Atatürk, by Andrew Mango

March 24, 2013 at 20:21 (Biography, Book Reviews, Highly Rated Books, Historical, Twentieth Century) (, , , )




Andrew Mango announces his rules clearly in beginning this book with a brusque and stern explanation of the Turkish grammar he intends on using, a hard rebuke towards prevailing racist western attitudes towards Turkey, and a firm reminder of his credentials as an historian who has searched exhaustively through sources Turkish and English for what, the subtext thunders, is a comprehensive, definitive, and especially serious biography.

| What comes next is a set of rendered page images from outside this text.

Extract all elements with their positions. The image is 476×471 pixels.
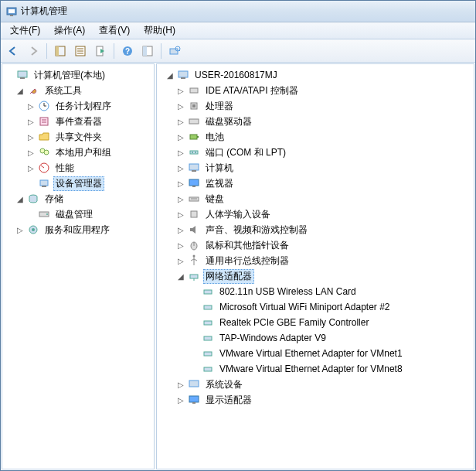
disk-drive-icon: [188, 115, 200, 128]
expand-icon[interactable]: ▷: [26, 101, 36, 111]
device-net-item[interactable]: ▷ VMware Virtual Ethernet Adapter for VM…: [158, 346, 472, 361]
device-battery[interactable]: ▷ 电池: [158, 129, 472, 145]
tree-label: Microsoft Virtual WiFi Miniport Adapter …: [217, 301, 393, 313]
expand-icon[interactable]: ▷: [175, 193, 186, 204]
tree-shared-folders[interactable]: ▷ 共享文件夹: [4, 129, 152, 145]
device-sound[interactable]: ▷ 声音、视频和游戏控制器: [158, 222, 472, 237]
expand-icon[interactable]: ▷: [26, 116, 36, 127]
device-computer[interactable]: ▷ 计算机: [158, 160, 472, 176]
speaker-icon: [188, 224, 200, 236]
menubar: 文件(F) 操作(A) 查看(V) 帮助(H): [1, 22, 475, 39]
expand-icon[interactable]: ▷: [175, 131, 186, 142]
nic-icon: [202, 363, 214, 375]
menu-file[interactable]: 文件(F): [4, 22, 46, 39]
expand-icon[interactable]: ▷: [175, 147, 186, 158]
device-net-item[interactable]: ▷ Microsoft Virtual WiFi Miniport Adapte…: [158, 299, 472, 315]
expand-icon[interactable]: ▷: [175, 224, 186, 235]
tree-label: 事件查看器: [53, 114, 104, 129]
device-hid[interactable]: ▷ 人体学输入设备: [158, 206, 472, 222]
tree-local-users[interactable]: ▷ 本地用户和组: [4, 145, 152, 160]
tree-performance[interactable]: ▷ 性能: [4, 160, 152, 176]
content-area: ▷ 计算机管理(本地) ◢ 系统工具 ▷ 任务计划程序 ▷ 事件查看器: [1, 63, 475, 470]
nic-icon: [202, 316, 214, 329]
svg-point-35: [32, 228, 35, 231]
device-disk-drives[interactable]: ▷ 磁盘驱动器: [158, 114, 472, 129]
tree-label: 本地用户和组: [53, 145, 114, 160]
device-net-item[interactable]: ▷ TAP-Windows Adapter V9: [158, 330, 472, 346]
menu-view[interactable]: 查看(V): [93, 22, 136, 39]
device-keyboards[interactable]: ▷ 键盘: [158, 191, 472, 206]
clock-icon: [38, 100, 50, 112]
show-hide-tree-button[interactable]: [51, 42, 70, 60]
expand-icon[interactable]: ▷: [175, 178, 186, 189]
svg-point-46: [195, 152, 196, 153]
device-net-item[interactable]: ▷ Realtek PCIe GBE Family Controller: [158, 315, 472, 330]
expand-icon[interactable]: ▷: [15, 224, 26, 235]
expand-icon[interactable]: ▷: [175, 255, 186, 266]
expand-icon[interactable]: ▷: [175, 101, 186, 111]
svg-point-56: [193, 255, 196, 258]
users-icon: [38, 146, 50, 159]
menu-action[interactable]: 操作(A): [48, 22, 91, 39]
tree-label: VMware Virtual Ethernet Adapter for VMne…: [217, 347, 405, 360]
collapse-icon[interactable]: ◢: [15, 193, 26, 204]
tree-label: 显示适配器: [203, 393, 254, 408]
device-usb[interactable]: ▷ 通用串行总线控制器: [158, 253, 472, 268]
expand-icon[interactable]: ▷: [26, 131, 36, 142]
device-net-item[interactable]: ▷ VMware Virtual Ethernet Adapter for VM…: [158, 361, 472, 377]
svg-rect-60: [204, 305, 212, 309]
tree-system-tools[interactable]: ◢ 系统工具: [4, 83, 152, 98]
scan-button[interactable]: [165, 42, 184, 60]
expand-icon[interactable]: ▷: [175, 394, 186, 405]
tree-device-manager[interactable]: ▷ 设备管理器: [4, 176, 152, 191]
tree-root[interactable]: ▷ 计算机管理(本地): [4, 67, 152, 83]
computer-mgmt-icon: [16, 69, 29, 81]
expand-icon[interactable]: ▷: [175, 209, 186, 220]
device-ports[interactable]: ▷ 端口 (COM 和 LPT): [158, 145, 472, 160]
tree-storage[interactable]: ◢ 存储: [4, 191, 152, 206]
device-system[interactable]: ▷ 系统设备: [158, 377, 472, 392]
svg-rect-17: [18, 71, 27, 77]
collapse-icon[interactable]: ◢: [165, 70, 175, 80]
device-cpu[interactable]: ▷ 处理器: [158, 98, 472, 114]
device-net-item[interactable]: ▷ 802.11n USB Wireless LAN Card: [158, 284, 472, 299]
device-monitors[interactable]: ▷ 监视器: [158, 176, 472, 191]
expand-icon[interactable]: ▷: [26, 147, 36, 158]
expand-icon[interactable]: ▷: [175, 85, 186, 96]
device-root[interactable]: ◢ USER-20160817MJ: [158, 67, 472, 83]
expand-icon[interactable]: ▷: [175, 379, 186, 390]
device-display[interactable]: ▷ 显示适配器: [158, 392, 472, 408]
device-mouse[interactable]: ▷ 鼠标和其他指针设备: [158, 237, 472, 253]
forward-button[interactable]: [24, 42, 42, 60]
export-button[interactable]: [91, 42, 110, 60]
tree-services-apps[interactable]: ▷ 服务和应用程序: [4, 222, 152, 237]
tree-disk-mgmt[interactable]: ▷ 磁盘管理: [4, 206, 152, 222]
svg-rect-48: [192, 170, 196, 172]
expand-icon[interactable]: ▷: [26, 162, 36, 173]
computer-icon: [188, 162, 200, 174]
collapse-icon[interactable]: ◢: [15, 85, 26, 96]
refresh-button[interactable]: [138, 42, 157, 60]
menu-help[interactable]: 帮助(H): [138, 22, 182, 39]
tree-label: VMware Virtual Ethernet Adapter for VMne…: [217, 363, 405, 375]
svg-rect-59: [204, 290, 212, 294]
svg-rect-41: [189, 119, 199, 124]
window-title: 计算机管理: [21, 5, 67, 18]
device-network[interactable]: ◢ 网络适配器: [158, 268, 472, 284]
back-button[interactable]: [4, 42, 22, 60]
device-ide[interactable]: ▷ IDE ATA/ATAPI 控制器: [158, 83, 472, 98]
svg-point-33: [46, 213, 48, 215]
tree-label: 设备管理器: [53, 176, 104, 191]
storage-icon: [27, 193, 39, 205]
tree-event-viewer[interactable]: ▷ 事件查看器: [4, 114, 152, 129]
svg-rect-63: [204, 352, 212, 356]
expand-icon[interactable]: ▷: [175, 240, 186, 251]
device-mgr-icon: [38, 177, 50, 189]
tree-task-scheduler[interactable]: ▷ 任务计划程序: [4, 98, 152, 114]
collapse-icon[interactable]: ◢: [175, 271, 186, 282]
tree-label: 服务和应用程序: [42, 223, 112, 237]
help-button[interactable]: ?: [118, 42, 137, 60]
expand-icon[interactable]: ▷: [175, 162, 186, 173]
expand-icon[interactable]: ▷: [175, 116, 186, 127]
properties-button[interactable]: [71, 42, 90, 60]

This forbidding introduction then unfolds surprisingly into a spellbinding and rich tableau, and a deliciously-rendered summary of Turkish and European history ancient and modern; often straying, frequently magniloquent, always utterly and devastatingly pertinent. It is genuinely surprising how well Mango manages his charge: Atatürk bears all the hallmarks of a stiff and fatally padded book, wherein an author seeks to prove his mettle by including every anecdote, chasing down every family tree, dwelling on the minutiae of every source he can be sure nobody else has included in their biography. To borrow a phrase, this is indeed a loose and baggy monster, and while it would be difficult to claim that any particular event or period in a man’s life is irrelevant in the discovery of the whole, there are chapters that drag endlessly and which might have been truncated, particularly in Mustafa Kemal’s early life.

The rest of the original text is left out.